**What you will do:** Filter the records below, keeping only lines with the string "Комо".
%%
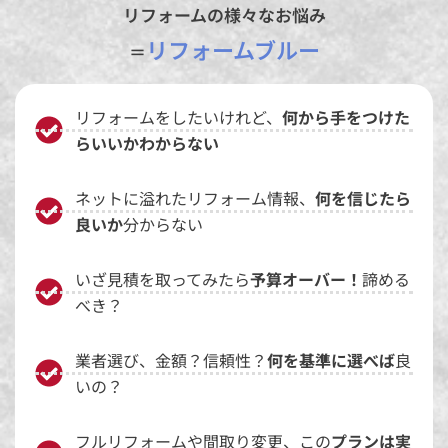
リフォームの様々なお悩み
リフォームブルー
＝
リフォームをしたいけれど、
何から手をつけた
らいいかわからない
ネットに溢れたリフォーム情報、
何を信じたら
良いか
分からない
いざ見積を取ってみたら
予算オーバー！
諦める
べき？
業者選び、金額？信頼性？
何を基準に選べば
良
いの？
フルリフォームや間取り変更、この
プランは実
%%
%%
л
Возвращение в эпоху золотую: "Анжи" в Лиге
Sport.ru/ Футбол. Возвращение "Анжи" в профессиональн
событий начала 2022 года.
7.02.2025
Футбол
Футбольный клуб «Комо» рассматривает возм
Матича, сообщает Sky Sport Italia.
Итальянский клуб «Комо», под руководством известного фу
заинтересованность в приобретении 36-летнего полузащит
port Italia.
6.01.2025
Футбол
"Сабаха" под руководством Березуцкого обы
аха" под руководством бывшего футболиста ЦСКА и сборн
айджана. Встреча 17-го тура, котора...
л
%%
%%
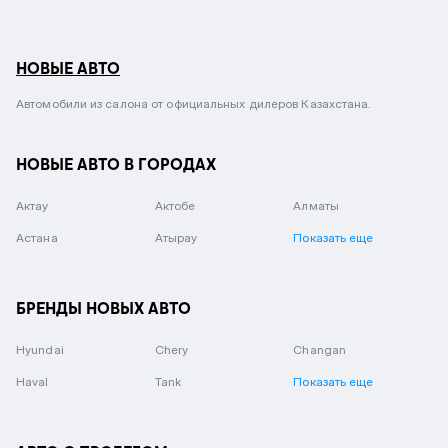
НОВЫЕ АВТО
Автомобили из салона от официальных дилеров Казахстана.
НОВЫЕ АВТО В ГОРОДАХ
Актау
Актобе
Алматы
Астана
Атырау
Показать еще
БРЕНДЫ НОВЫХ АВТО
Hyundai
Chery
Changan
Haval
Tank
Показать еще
%%
**Exercise solution:**
Футбольный клуб «Комо» рассматривает возм
Итальянский клуб «Комо», под руководством известного фу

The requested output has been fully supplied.